I left Luang Prabang to drive back down to Vientiane as I'd be teaching yoga for a week at the Vientiane Yoga studio. Unfortunately for my teaching, another guest teacher with more priority happened to be in town, but I was warned that this may be the case. I taught class every day at 7am but no one showed up. Toni, the other teacher did give me one of her classes to teach and it was a nice one. More importantly though I was blessed with the gift of new friendship. Marnie, the owner of the studio was a gracious host and friend. She put me up for the whole week gratis and shared with me much of her knowledge of Vientiane (she's lived there for over a decade) and also introduced me to many movies and shows I'd never have known about because they were Australian. (I know, who knew the Aussies had TV. hehe)

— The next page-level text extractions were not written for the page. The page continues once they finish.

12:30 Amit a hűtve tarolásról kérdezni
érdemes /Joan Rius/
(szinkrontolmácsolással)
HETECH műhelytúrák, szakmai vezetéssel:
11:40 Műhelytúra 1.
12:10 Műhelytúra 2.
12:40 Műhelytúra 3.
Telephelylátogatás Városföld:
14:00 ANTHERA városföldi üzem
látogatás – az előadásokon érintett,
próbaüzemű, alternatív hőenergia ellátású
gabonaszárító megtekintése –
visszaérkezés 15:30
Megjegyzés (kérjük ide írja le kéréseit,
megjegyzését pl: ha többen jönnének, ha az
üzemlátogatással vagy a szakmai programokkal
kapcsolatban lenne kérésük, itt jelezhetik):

The week was very relaxing and restorative for me. I practiced yoga every morning to dvd's to remind myself of practices and forms long forgotten. I read everyday and also did my fair share of sleeping. I turned 31 on a beautiful friday and celebrated by practicing yoga and then basically doing nothing else but sleeping... I guess it's a good way to ease into the old age.

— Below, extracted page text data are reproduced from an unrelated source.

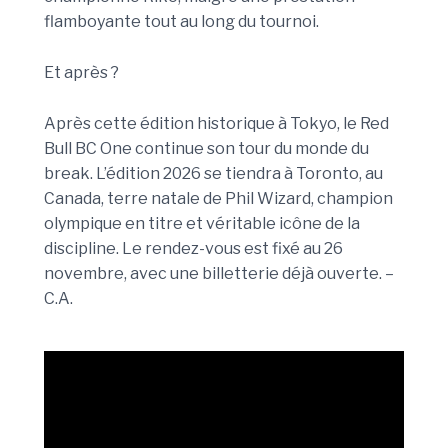
flamboyante tout au long du tournoi.
Et après ?
Après cette édition historique à Tokyo, le Red
Bull BC One continue son tour du monde du
break. L’édition 2026 se tiendra à Toronto, au
Canada, terre natale de Phil Wizard, champion
olympique en titre et véritable icône de la
discipline. Le rendez-vous est fixé au 26
novembre, avec une billetterie déjà ouverte. –
C.A.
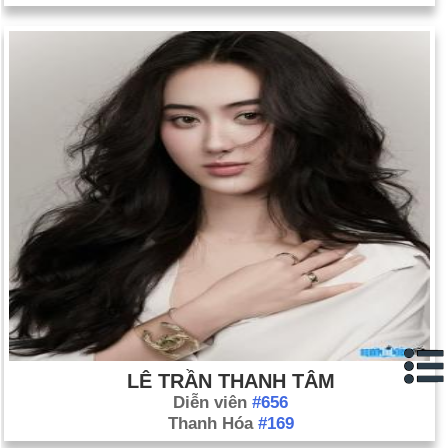
LÊ TRẦN THANH TÂM
Diễn viên
#656
Thanh Hóa
#169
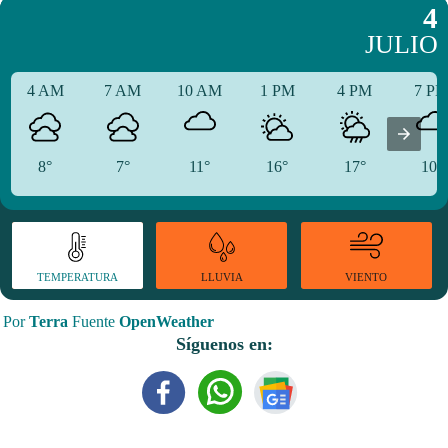
4
JULIO
4 AM
7 AM
10 AM
1 PM
4 PM
7 P
8°
7°
11°
16°
17°
10°
TEMPERATURA
VIENTO
LLUVIA
Por
Terra
Fuente
OpenWeather
Síguenos en:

Besides all this, I also took a little day trip over the Friendship Bridge to Thailand to get a new visa as mine was running out. Already a month in Laos, can you believe it? Another place I planned to stay less time in and have stayed much longer in. I wasn't sure how easy it'd be to cross the bridge via motorbike as I've read it's not allowed, also I was never given the correct permits to bring my bike into the country. Long story short, I bounced around offices at the border to get permission to bring my bike back into Lao and I crossed over to Thailand. In Thailand I hopped from window to window and got my free stamps to which I then crossed back into Lao. I never declared my bike in Thailand as I was afraid I'd have to pay even though I was just there for about 20 minutes. Instead, I drove over a curb and zoomed out of the country, crossing the Mekong again.
This time in Vientiane I liked it much more than the first time around. I think it was here I figured the secret of Lao out. "If you come to Lao looking to do something, you won't like it. But if you come to Lao looking for nothing, you'll find it." It's not that Lao has nothing to do, quite the contrary. But so many countries in SEA (south east Asia) have all these "must-do" things that people come in for a week or so to do and then leave. Lao is more about relaxing, taking things slow and enjoying life.
So with that in mind, I'm signing off to enjoy some life here in Lao.